Before I could demand to see Boswell in my homicide detective voice, Carl piped in, all easygoing smiles. I’ve always found the way he chameleons into any social situation pretty baffling. “Good morning—I hope we didn’t catch you at a bad time. We were looking to speak to Noah.”

Who? Oh yeah, Boswell.

“He ain’t here.”

Click.

As the door shut, Carl’s face shifted into a frown of annoyance…which made him look a heck of a lot more like himself.

CHAPTER THREE

JUST GOES TO show, that’s how far being pleasant will get you. Did I feel vindicated that Carl’s nice-guy routine hadn’t scored him any points? Maybe just a little. I knocked again, deliberate and loud, in a slow, even pace that conveyed I was perfectly willing to keep on doing it as long as it took. Meanwhile, in an act of due diligence, Carl keyed in the car’s license plate from the driveway and sent the numbers back to HQ.

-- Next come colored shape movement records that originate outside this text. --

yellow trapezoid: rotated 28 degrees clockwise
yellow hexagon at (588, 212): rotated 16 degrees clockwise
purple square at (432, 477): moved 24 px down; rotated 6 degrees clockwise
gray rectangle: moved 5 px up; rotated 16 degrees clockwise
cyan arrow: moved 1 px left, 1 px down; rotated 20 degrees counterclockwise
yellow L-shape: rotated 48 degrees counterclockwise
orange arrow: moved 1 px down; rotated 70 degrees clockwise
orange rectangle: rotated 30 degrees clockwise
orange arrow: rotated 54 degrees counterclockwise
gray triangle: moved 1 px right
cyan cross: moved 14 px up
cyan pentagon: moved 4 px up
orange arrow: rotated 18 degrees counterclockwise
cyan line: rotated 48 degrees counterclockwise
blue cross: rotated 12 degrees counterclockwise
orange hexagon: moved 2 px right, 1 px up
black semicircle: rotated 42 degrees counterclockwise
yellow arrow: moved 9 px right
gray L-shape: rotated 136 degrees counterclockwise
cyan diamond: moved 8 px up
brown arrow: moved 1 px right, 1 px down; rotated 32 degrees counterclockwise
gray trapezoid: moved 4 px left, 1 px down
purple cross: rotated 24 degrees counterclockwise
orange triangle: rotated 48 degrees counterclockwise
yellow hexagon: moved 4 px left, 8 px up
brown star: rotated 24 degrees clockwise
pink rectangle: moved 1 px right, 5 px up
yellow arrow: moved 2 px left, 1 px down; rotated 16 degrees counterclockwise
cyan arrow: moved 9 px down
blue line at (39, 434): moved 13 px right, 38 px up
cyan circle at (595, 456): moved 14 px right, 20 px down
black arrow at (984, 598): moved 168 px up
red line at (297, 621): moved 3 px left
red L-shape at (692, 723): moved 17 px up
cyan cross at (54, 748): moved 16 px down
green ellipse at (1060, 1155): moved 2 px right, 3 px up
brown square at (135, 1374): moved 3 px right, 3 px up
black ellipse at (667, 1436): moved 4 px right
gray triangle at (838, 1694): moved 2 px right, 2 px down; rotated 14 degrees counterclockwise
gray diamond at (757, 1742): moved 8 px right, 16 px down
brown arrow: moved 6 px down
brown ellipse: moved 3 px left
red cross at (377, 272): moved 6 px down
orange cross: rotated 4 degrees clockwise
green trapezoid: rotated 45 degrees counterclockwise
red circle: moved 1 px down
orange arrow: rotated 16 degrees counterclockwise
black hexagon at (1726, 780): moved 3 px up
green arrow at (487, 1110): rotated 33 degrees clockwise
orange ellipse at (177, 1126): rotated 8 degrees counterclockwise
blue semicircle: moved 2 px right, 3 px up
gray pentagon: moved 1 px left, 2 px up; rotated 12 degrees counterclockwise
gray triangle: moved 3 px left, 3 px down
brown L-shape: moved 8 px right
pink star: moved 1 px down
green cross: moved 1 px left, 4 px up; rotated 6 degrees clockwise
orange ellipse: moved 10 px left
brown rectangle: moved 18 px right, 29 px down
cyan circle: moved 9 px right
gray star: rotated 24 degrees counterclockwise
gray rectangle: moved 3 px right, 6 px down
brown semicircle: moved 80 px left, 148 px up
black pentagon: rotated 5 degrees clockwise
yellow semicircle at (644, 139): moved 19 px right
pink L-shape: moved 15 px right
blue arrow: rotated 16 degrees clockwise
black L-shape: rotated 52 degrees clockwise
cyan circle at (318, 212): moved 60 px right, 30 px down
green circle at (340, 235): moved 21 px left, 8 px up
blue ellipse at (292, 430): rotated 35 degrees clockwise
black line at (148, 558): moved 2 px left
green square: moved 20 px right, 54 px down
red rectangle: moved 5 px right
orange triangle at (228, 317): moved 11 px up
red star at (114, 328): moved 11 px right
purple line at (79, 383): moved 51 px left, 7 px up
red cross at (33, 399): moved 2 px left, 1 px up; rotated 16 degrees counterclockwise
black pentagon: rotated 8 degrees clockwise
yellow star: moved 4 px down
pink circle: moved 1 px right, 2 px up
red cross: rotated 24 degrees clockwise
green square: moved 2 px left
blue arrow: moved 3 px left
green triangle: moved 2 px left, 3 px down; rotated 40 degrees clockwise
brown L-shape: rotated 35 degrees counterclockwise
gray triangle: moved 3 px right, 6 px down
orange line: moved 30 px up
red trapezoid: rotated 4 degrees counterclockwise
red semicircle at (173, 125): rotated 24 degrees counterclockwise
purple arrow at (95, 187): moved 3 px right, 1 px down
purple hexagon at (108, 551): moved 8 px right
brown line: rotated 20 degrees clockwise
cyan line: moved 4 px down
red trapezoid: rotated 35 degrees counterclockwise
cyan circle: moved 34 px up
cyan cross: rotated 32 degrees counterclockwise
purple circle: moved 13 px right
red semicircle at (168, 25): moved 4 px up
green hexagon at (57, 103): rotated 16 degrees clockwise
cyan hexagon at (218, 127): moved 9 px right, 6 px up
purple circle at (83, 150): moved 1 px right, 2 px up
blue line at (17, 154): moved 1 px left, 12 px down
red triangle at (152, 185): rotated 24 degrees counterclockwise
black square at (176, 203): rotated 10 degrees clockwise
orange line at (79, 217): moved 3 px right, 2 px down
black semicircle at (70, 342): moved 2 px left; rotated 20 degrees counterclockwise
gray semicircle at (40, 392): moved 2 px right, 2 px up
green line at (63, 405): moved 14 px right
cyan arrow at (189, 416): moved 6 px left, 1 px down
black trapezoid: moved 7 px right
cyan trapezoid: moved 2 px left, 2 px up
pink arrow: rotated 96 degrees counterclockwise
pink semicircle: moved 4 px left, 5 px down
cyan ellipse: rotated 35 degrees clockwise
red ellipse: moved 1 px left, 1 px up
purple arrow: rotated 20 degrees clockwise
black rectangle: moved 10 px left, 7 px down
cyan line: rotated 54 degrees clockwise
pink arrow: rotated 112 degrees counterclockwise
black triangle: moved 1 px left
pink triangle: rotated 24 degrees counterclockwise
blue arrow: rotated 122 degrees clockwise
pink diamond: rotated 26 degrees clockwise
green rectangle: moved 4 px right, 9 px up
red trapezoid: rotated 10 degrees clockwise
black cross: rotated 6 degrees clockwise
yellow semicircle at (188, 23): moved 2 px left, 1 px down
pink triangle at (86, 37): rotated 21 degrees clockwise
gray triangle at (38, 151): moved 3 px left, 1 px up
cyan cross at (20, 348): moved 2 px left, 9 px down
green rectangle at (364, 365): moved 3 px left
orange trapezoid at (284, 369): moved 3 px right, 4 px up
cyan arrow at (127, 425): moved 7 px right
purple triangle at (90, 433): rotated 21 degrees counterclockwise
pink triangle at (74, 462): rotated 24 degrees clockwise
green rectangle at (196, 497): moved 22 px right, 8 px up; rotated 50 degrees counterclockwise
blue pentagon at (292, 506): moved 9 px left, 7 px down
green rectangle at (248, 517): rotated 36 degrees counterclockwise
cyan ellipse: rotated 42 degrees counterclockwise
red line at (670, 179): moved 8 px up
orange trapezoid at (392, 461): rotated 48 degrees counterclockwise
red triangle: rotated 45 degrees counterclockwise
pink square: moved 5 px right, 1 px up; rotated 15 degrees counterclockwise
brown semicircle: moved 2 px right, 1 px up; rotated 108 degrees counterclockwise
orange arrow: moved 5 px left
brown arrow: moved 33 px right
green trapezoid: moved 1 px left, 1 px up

“First the phone hangup,” I said. “Now this. I’m starting to think somebody’s not feeling all that chatty.”

I knocked for another two solid minutes, and eventually, the door opened again. Still just a crack. “I said he ain’t here,” the woman repeated.

Since Carl’s fake affability got him nowhere, I didn’t bother trying to butter her up. I flipped open my official-looking federal license and said, “And you are?”

At the sight of the plastic, the woman paled, but clamped her mouth shut.

“Miz Foster?” Carl said, proving we didn’t actually need her input—wow, the folks back at FPMP Records were super quick. “Like I said…we were just hoping to talk to Noah. Are yousurehe isn’t here?”

“He ain’t here. I don’t know when he will be. I ain’t seen him for at least a week.”

We could probably track that on his phone. I said, “And your relationship to him is…?”

“There is no…look, he’s just some guy I know.”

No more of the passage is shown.